Task objective: The word "Sauna" occurs in some lines of the data. Return each such line.

[Collected data entries]

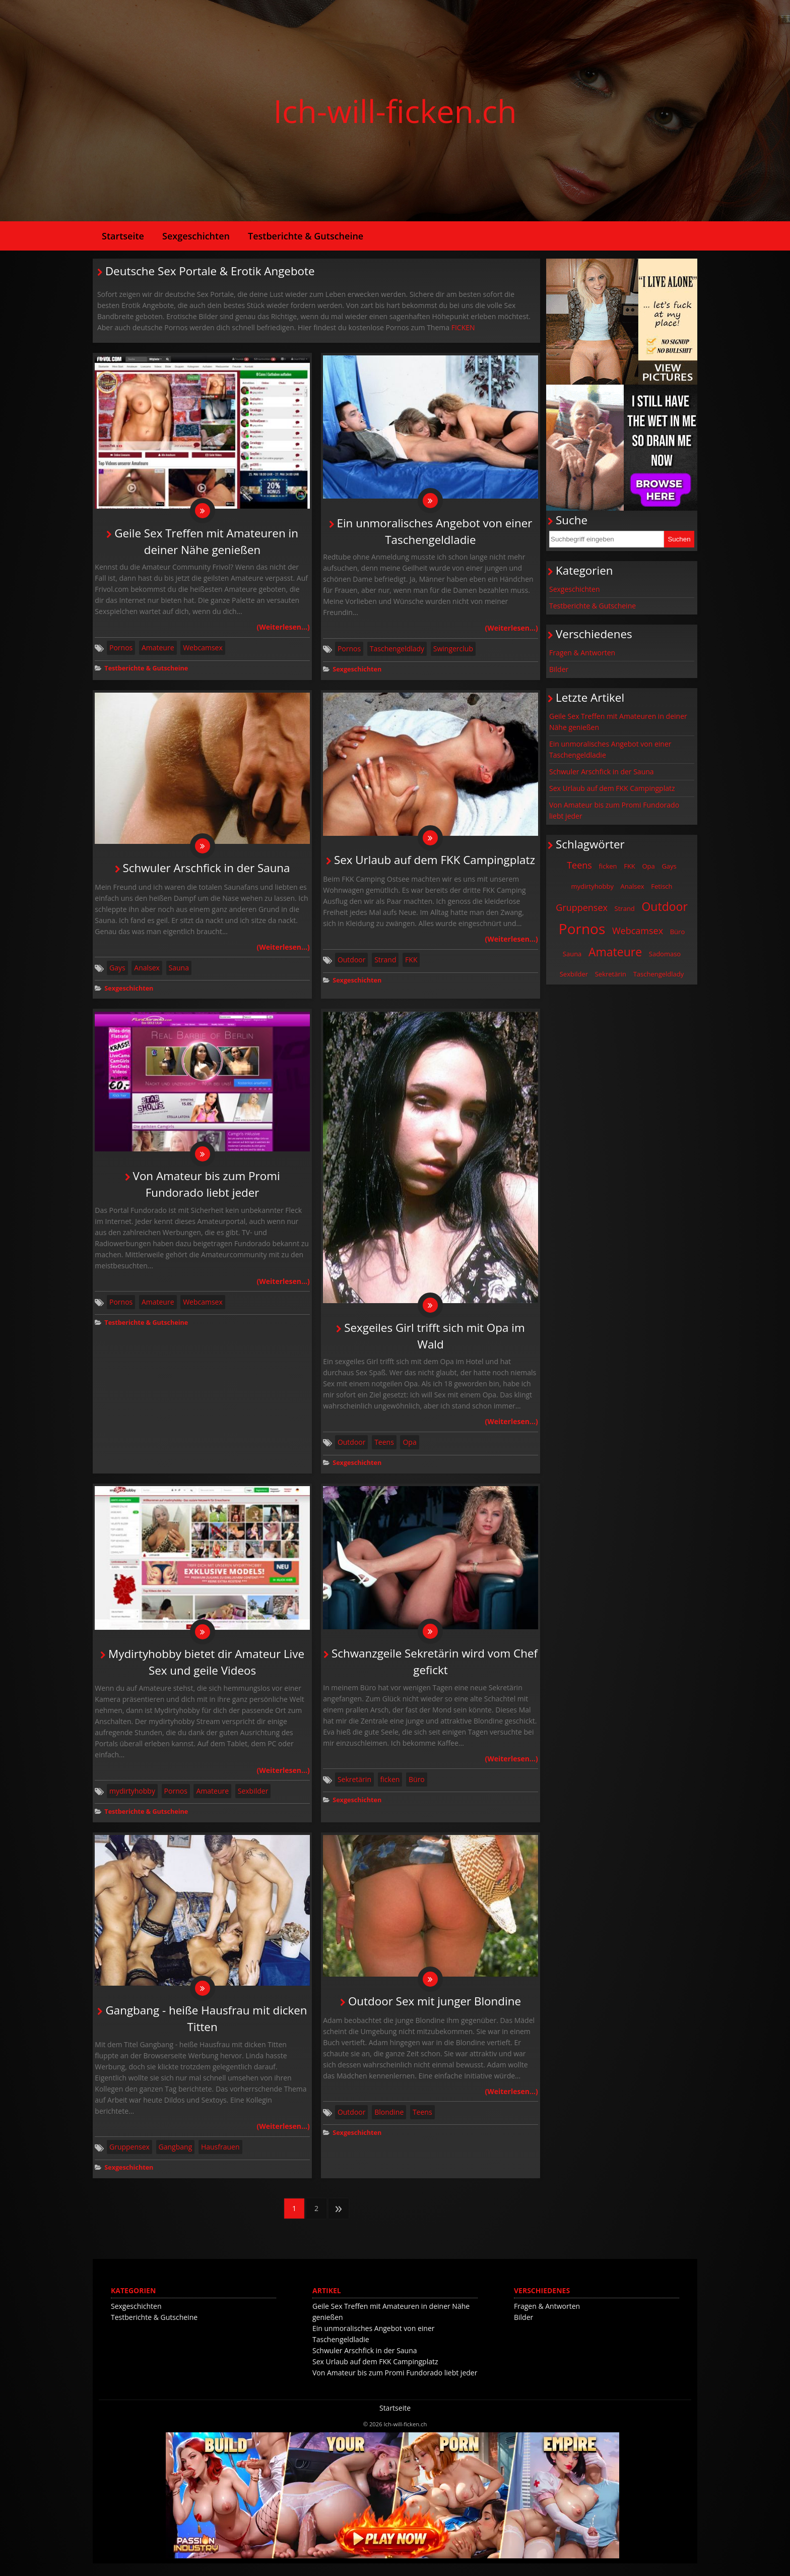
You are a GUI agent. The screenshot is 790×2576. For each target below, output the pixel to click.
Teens (384, 1449)
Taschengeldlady (397, 651)
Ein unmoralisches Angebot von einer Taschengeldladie (610, 749)
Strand (385, 964)
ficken (390, 1789)
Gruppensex (129, 2159)
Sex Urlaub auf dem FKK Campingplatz (434, 865)
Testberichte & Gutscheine (305, 236)
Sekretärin (354, 1789)
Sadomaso (665, 953)
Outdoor (352, 964)
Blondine (389, 2124)
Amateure (158, 650)
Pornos (121, 650)
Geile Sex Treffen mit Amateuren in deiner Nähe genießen (618, 721)
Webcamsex (203, 650)
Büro (417, 1789)
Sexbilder (253, 1801)
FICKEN (463, 327)
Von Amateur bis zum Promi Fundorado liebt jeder (614, 810)
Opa (409, 1449)
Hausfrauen (220, 2159)
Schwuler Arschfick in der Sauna (206, 873)
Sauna (179, 972)
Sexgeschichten (196, 236)
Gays (117, 972)
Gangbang (175, 2159)
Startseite (123, 236)
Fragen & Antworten (582, 652)
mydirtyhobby (132, 1801)
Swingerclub (453, 651)
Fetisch (661, 886)
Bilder (558, 669)
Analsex (147, 972)
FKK (411, 964)
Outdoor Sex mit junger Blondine (434, 2013)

Output below:
Schwuler Arschfick in der Sauna (206, 873)
Sauna (179, 972)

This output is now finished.